We got up early the next day to get a two-hour excursion in before breakfast (believe it or not people, I am capable of getting up before noon), because the morning was our best chance at seeing lions hunting. While we didn’t get to see the actual kill, we got to see three female lions rip apart a wildebeest corpse then lazily sleuth over to their watering hole. It was as awesome as it was disgusting, and man oh man was it disgusting.
The rest of the day was more of the same as the last day, I don’t say that in a bad way at all, I just won’t bother repeating all the wicked animals we saw. I was sad to leave Masai Mara, one of the most incredible places I’ve ever seen, but I wasn’t sad for long, because I was heading to another reserve at Lake Nakuru.
Lake Nakuru was much different from Masai Mara. Masai Mara was a vast, endless plain with rolling hills, but Lake Nakuru was, uh, a lake. The safari in the Lake Nakuru reserve consisted of driving around the beautiful lake, occasionally up a hill or into the forest beyond. The animals were the same except for that there were no lions, but instead they were thousands of pelicans and flamingos. Oh yeah and baboons and monkeys. Hahaha I’m literally sitting here laughing just thinking about them, baboons are awesome. They refused to get out of the road when we approached, they would only reluctantly, slowly move to the side after a solid ten seconds of our driver’s horn blaring. There were about a hundred of them walking down the road at one point and one of the other tourists asked our guide where they were going. It was Sunday and without missing a beat he replied “to church.” We all shared a hearty guffaw at that. Before we entered the park, as our guide was paying the entrance fee, a monkey attempted to get into our van through the open windows and open top of the car. When we shooed him away, he moved to the next one. He had better luck there and managed to get inside and steal some bananas that the driver had up front with him. He was irate when he got back to the car to find his lunch stolen, and I’ll be damned if the monkey wasn’t laughing at him, taunting him by wagging the bananas just out of his reach.
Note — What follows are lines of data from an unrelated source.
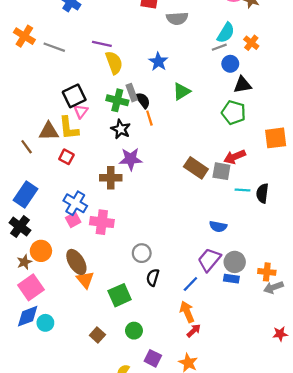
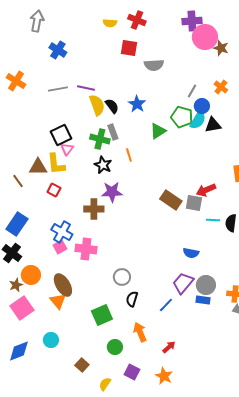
cyan semicircle: (226, 33) -> (198, 120), moved
gray line: (54, 47) -> (58, 89), moved, turned -30
gray line: (219, 47) -> (192, 91), turned -40
black semicircle: (143, 100) -> (112, 106), moved
green pentagon: (234, 113) -> (182, 117), moved
orange triangle: (85, 280) -> (58, 301), moved
orange arrow: (187, 312) -> (140, 332), moved
blue diamond: (28, 316) -> (19, 351), moved
cyan circle: (45, 323) -> (51, 340), moved
brown square: (97, 335) -> (82, 365), moved

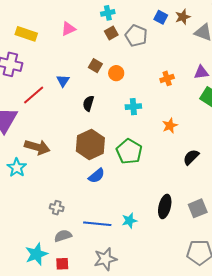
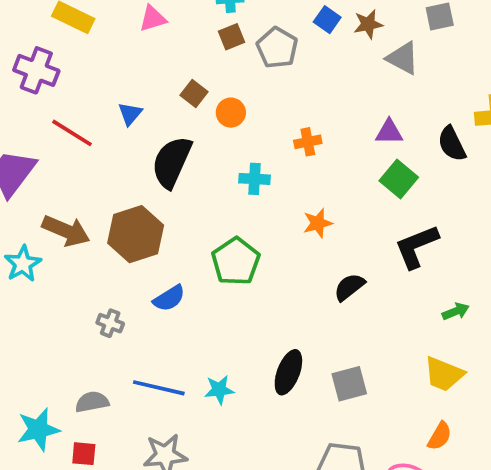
orange cross: (167, 78) -> (308, 142), moved
red line: (34, 95) -> (72, 133), turned 65
black semicircle: (88, 103) -> (172, 162), size x1.8
brown hexagon: (90, 144) -> (136, 234), moved
gray cross: (57, 208) -> (110, 323), moved

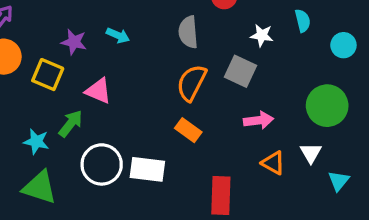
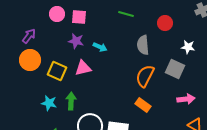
purple star: (74, 42) -> (76, 41), moved
pink triangle: (98, 91) -> (83, 68), moved, turned -36
green arrow: (71, 124) -> (71, 101), turned -36
cyan star: (36, 142) -> (49, 103), moved

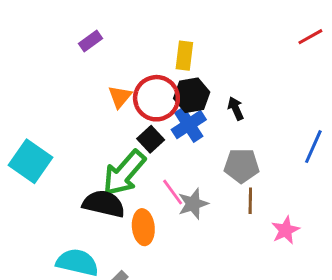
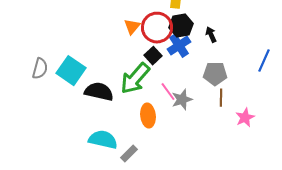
black semicircle: (104, 204) -> (99, 92), moved

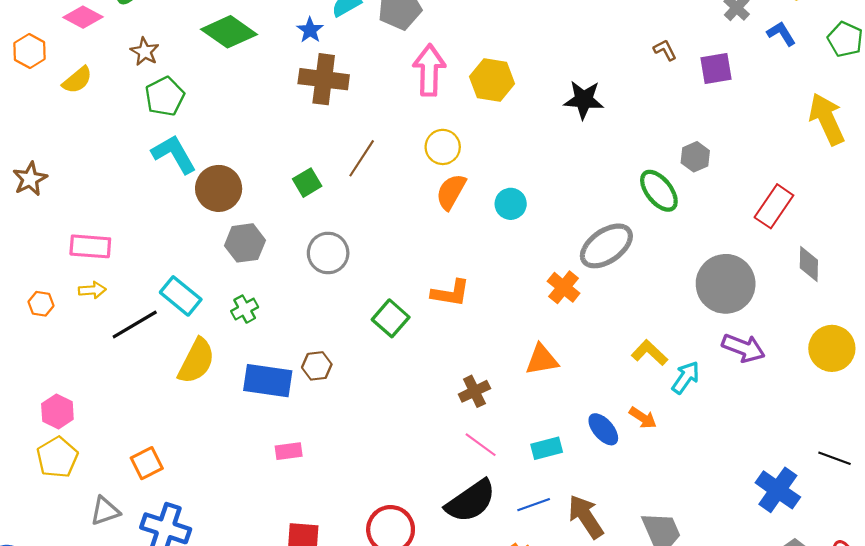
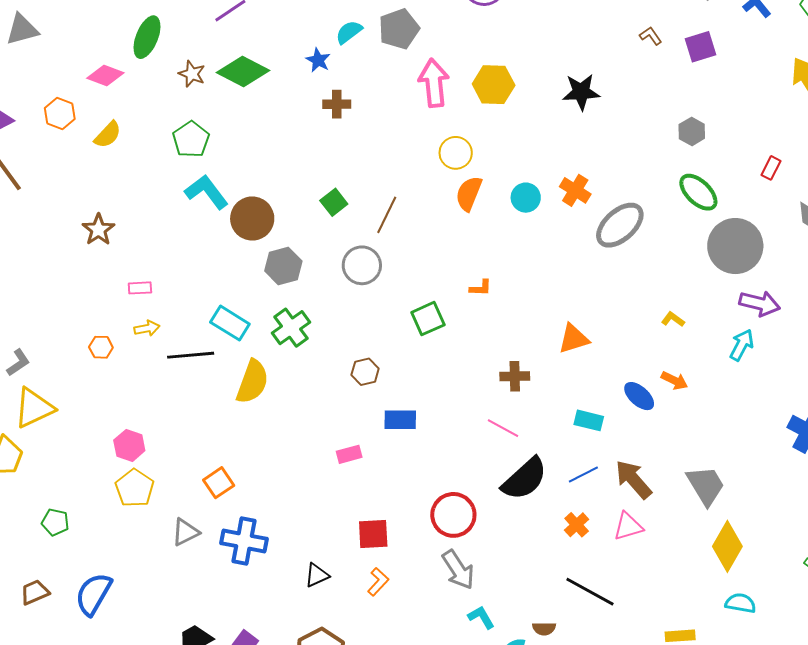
brown star: (145, 52) -> (192, 74), moved
brown cross: (324, 79) -> (337, 104), size x0.6
brown line: (362, 158) -> (387, 215), moved
brown star: (30, 179) -> (98, 230), moved
green ellipse: (659, 191) -> (698, 192), moved
red rectangle: (774, 206) -> (771, 168), size x0.6
pink rectangle: (90, 246) -> (140, 288), size x0.6
orange cross: (564, 287) -> (575, 190), moved
orange L-shape: (450, 293) -> (481, 288), size x0.6
green cross: (245, 309) -> (291, 328), size x1.5
green square: (391, 318) -> (428, 319), turned 32
black line: (135, 324) -> (191, 355), turned 33
yellow L-shape: (650, 353) -> (673, 319), size x0.7
cyan arrow: (686, 377) -> (742, 345), moved
blue rectangle: (268, 381) -> (400, 420), moved, size x0.7
brown cross: (474, 391) -> (515, 376), turned 32
pink line: (481, 445) -> (503, 428), moved
cyan rectangle: (547, 448) -> (589, 420), turned 36

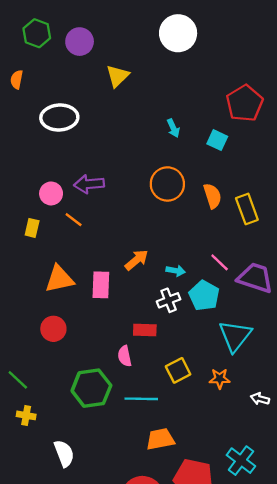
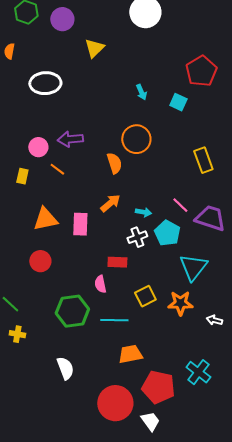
orange semicircle: (212, 196) -> (114, 163), moved
orange star: (220, 379) -> (180, 303), size x1.4
white semicircle: (64, 453) -> (65, 368), moved

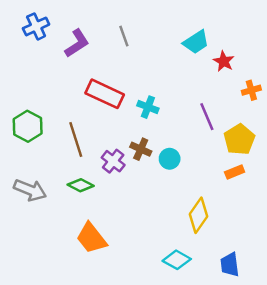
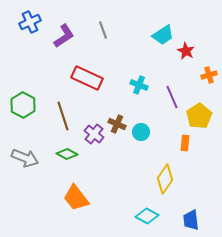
cyan cross: (148, 107) -> (139, 85), moved
orange rectangle: (235, 172) -> (185, 143), moved, turned -63

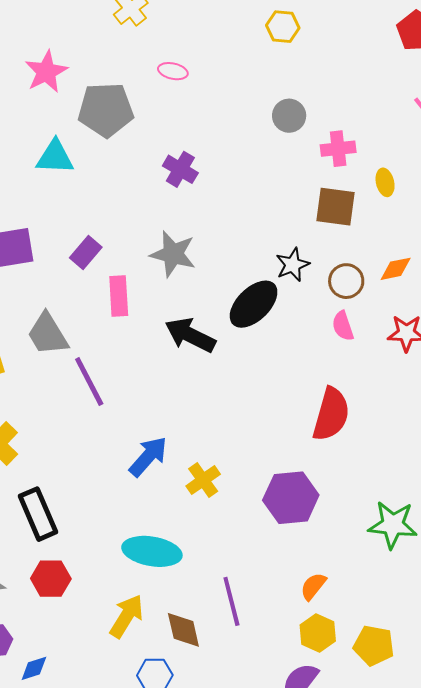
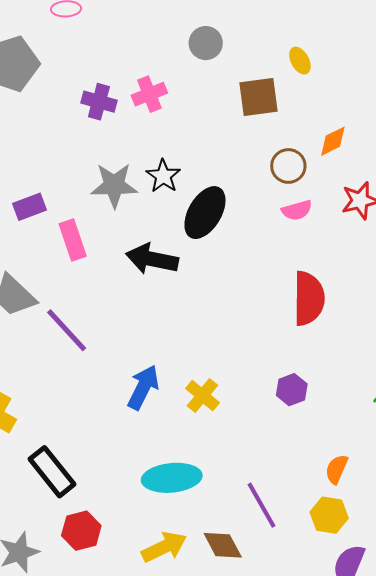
gray circle: (289, 116) -> (206, 43), moved
pink cross: (338, 149) -> (149, 94), moved
purple rectangle: (86, 252) -> (30, 207), turned 44
black star: (293, 265) -> (163, 176), moved
pink semicircle: (343, 326) -> (297, 210), turned -72
purple hexagon: (291, 498) -> (292, 390), size x0.6
yellow arrow: (126, 616) -> (164, 547), turned 48
yellow hexagon: (318, 633) -> (329, 515), moved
And yes, I saw rhinos. The first one we saw was very far away and was a bit underwhelming, but we eventually found one pretty close to the road. Holy mother of all that is good and holy, rhinos are HUGE. I guess I knew this already but my word, seeing them from about 10 metres away was crazy, I think I’d shit my pants if one of them started charging at me (pff “I think,” no man, “I know”). We sat there for twenty minutes or so, snapping pictures like a Japanese tourist whose digital SLR was about to run out of battery. At one point I started laughing hysterically to myself, remembering that scene in the one Ace Ventura movie where the mechanical rhino “gives birth” to Jim Carrey. I got strange looks from my fellow tourists, and I considered explaining what had me in stiches, but I decided against it. They probably thought I was crazy. Oh well, what do I care? I’ll never see them again.
The rest of the drive around the lake was spectacular and filled with more of the same: find some animals, stop the car, take a million pictures, repeat. I almost feel a little bit guilty posting this here for you all to see, because it was absolutely phenomenal. If you have any inkling to travel at all, I highly recommend checking out the Masai Mara and Lake Nakuru reserves; they’re sublime.
Well that’s about all I have to say about the safaris, next up for me is a 3-month volunteering stint teaching music at an orphanage on the outskirts of Nairobi. I don’t know what the internet situation will be like but I’ll try to get an update out in the next couple of weeks. I hope you’re all well. I miss home terribly but the nervousness of being in dirty, poor Africa is starting to be replaced by the excitement of being in vibrant, culturally rich Africa.